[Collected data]
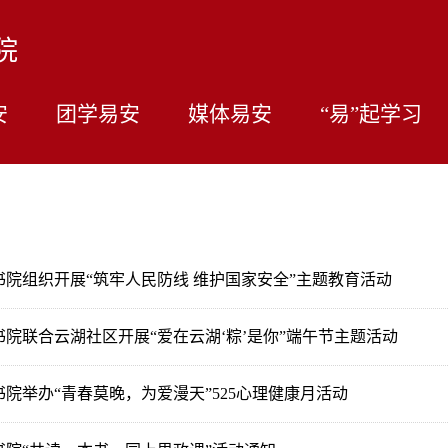
院
安
团学易安
媒体易安
“易”起学习
书院组织开展“筑牢人民防线 维护国家安全”主题教育活动
书院联合云湖社区开展“爱在云湖‘粽’是你”端午节主题活动
书院举办“青春莫晚，为爱漫天”525心理健康月活动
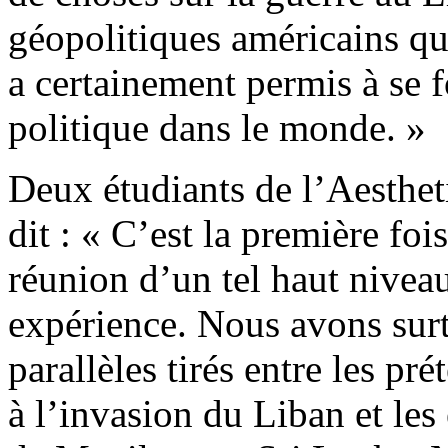
géopolitiques américains qu
a certainement permis à se f
politique dans le monde. »
Deux étudiants de l’Aesthet
dit : « C’est la première fo
réunion d’un tel haut niveau
expérience. Nous avons surt
parallèles tirés entre les pr
à l’invasion du Liban et le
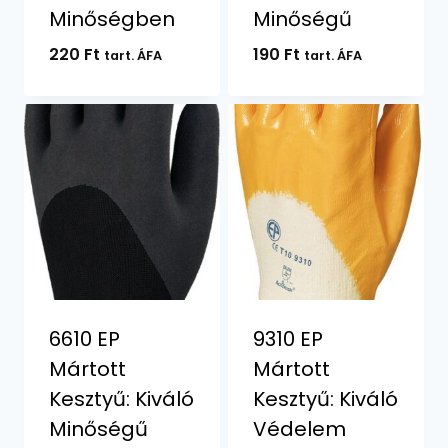
Minőségben
Minőségű
220
Ft
190
Ft
tart. ÁFA
tart. ÁFA
6610 EP
9310 EP
Mártott
Mártott
Kesztyű: Kiváló
Kesztyű: Kiváló
Minőségű
Védelem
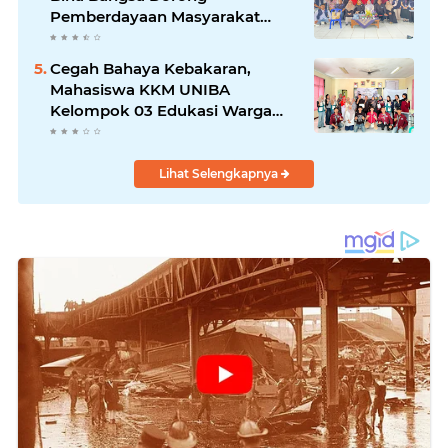
Pemberdayaan Masyarakat
melalui Seminar di Desa
Pelawad
Cegah Bahaya Kebakaran,
Mahasiswa KKM UNIBA
Kelompok 03 Edukasi Warga
Karundang Mengenai Instalasi
dan K3 Listrik
Lihat Selengkapnya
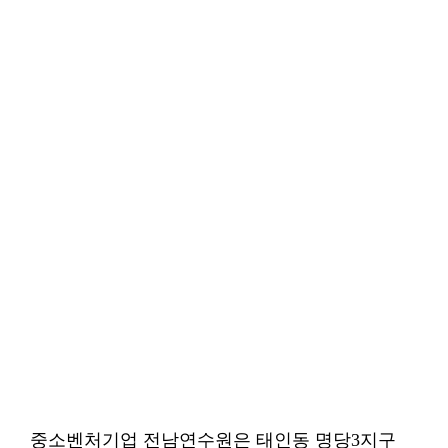
중소벤처기업 전남연수원은 태인동 명당3지구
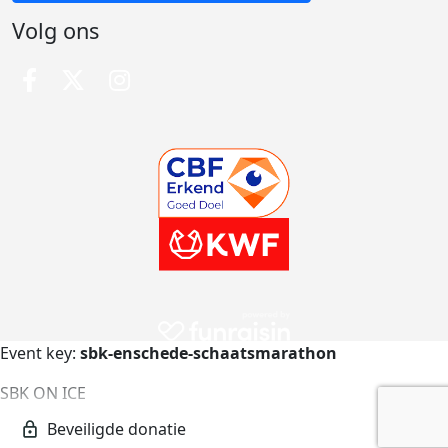
Volg ons
Event key:
sbk-enschede-schaatsmarathon
SBK ON ICE
sbk-enschede-schaatsmarathon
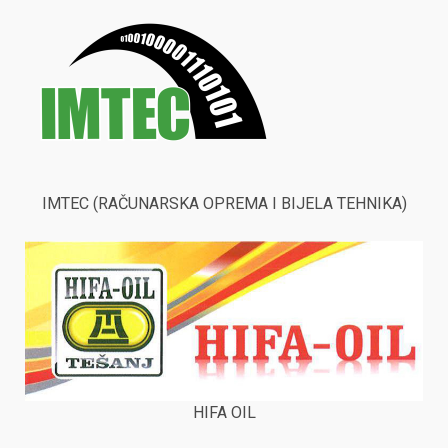
IMTEC (RAČUNARSKA OPREMA I BIJELA TEHNIKA)
HIFA OIL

### Exercise aim
Please transcribe all of the entries word for word, with the pictures left out.

### Answer below
院
安
团学易安
媒体易安
“易”起学习
书院组织开展“筑牢人民防线 维护国家安全”主题教育活动
书院联合云湖社区开展“爱在云湖‘粽’是你”端午节主题活动
书院举办“青春莫晚，为爱漫天”525心理健康月活动
géopolitiques américains qu
a certainement permis à se f
politique dans le monde. »
Deux étudiants de l’Aesthet
dit : « C’est la première fo
réunion d’un tel haut niveau
expérience. Nous avons surt
parallèles tirés entre les pr
à l’invasion du Liban et le
Minőségben
Minőségű
220
Ft
190
Ft
tart. ÁFA
tart. ÁFA
6610 EP
9310 EP
Mártott
Mártott
Kesztyű: Kiváló
Kesztyű: Kiváló
Minőségű
Védelem
Pemberdayaan Masyarakat
melalui Seminar di Desa
Pelawad
Cegah Bahaya Kebakaran,
Mahasiswa KKM UNIBA
Kelompok 03 Edukasi Warga
Karundang Mengenai Instalasi
dan K3 Listrik
Lihat Selengkapnya
중소벤처기업 전남연수원은 태인동 명당3지구
Volg ons
Event key:
sbk-enschede-schaatsmarathon
SBK ON ICE
sbk-enschede-schaatsmarathon
IMTEC (RAČUNARSKA OPREMA I BIJELA TEHNIKA)
HIFA OIL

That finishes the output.